• REQUIRED WORK:
Each line of the data holding "WITA" should be found and copied.

┄┄┄┄┄┄┄┄┄┄

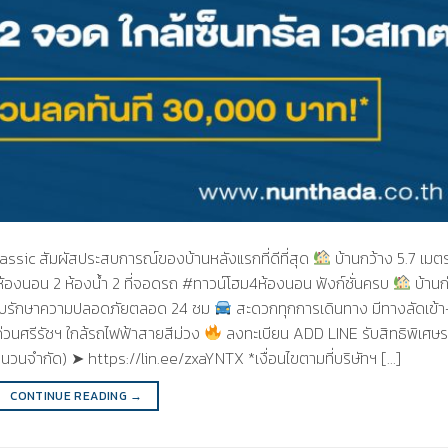
assic สัมผัสประสบการณ์ของบ้านหลังแรกที่ดีที่สุด
บ้านกว้าง 5.7 เมต
้องนอน 2 ห้องน้ำ 2 ที่จอดรถ #ทาวน์โฮม4ห้องนอน ฟังก์ชั่นครบ
บ้านก
บรักษาความปลอดภัยตลอด 24 ชม
สะดวกทุกการเดินทาง มีทางลัดเข้
ด่วนศรีรัชฯ ใกล้รถไฟฟ้าสายสีม่วง
ลงทะเบียน ADD LINE รับสิทธิพิเศษ
วนจำกัด) ➤ https://lin.ee/zxaYNTX *เงื่อนไขตามที่บริษัทฯ […]
CONTINUE READING
→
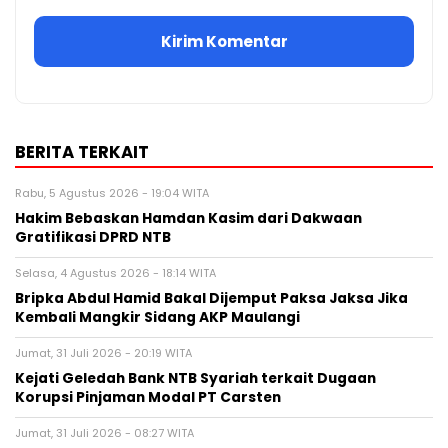
BERITA TERKAIT
Rabu, 5 Agustus 2026 - 19:04 WITA
Hakim Bebaskan Hamdan Kasim dari Dakwaan
Gratifikasi DPRD NTB
Selasa, 4 Agustus 2026 - 18:14 WITA
Bripka Abdul Hamid Bakal Dijemput Paksa Jaksa Jika
Kembali Mangkir Sidang AKP Maulangi
Jumat, 31 Juli 2026 - 20:19 WITA
Kejati Geledah Bank NTB Syariah terkait Dugaan
Korupsi Pinjaman Modal PT Carsten
Jumat, 31 Juli 2026 - 08:27 WITA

┄┄┄┄┄┄┄┄┄┄

• SOLUTION TO THIS EXERCISE:
Rabu, 5 Agustus 2026 - 19:04 WITA
Selasa, 4 Agustus 2026 - 18:14 WITA
Jumat, 31 Juli 2026 - 20:19 WITA
Jumat, 31 Juli 2026 - 08:27 WITA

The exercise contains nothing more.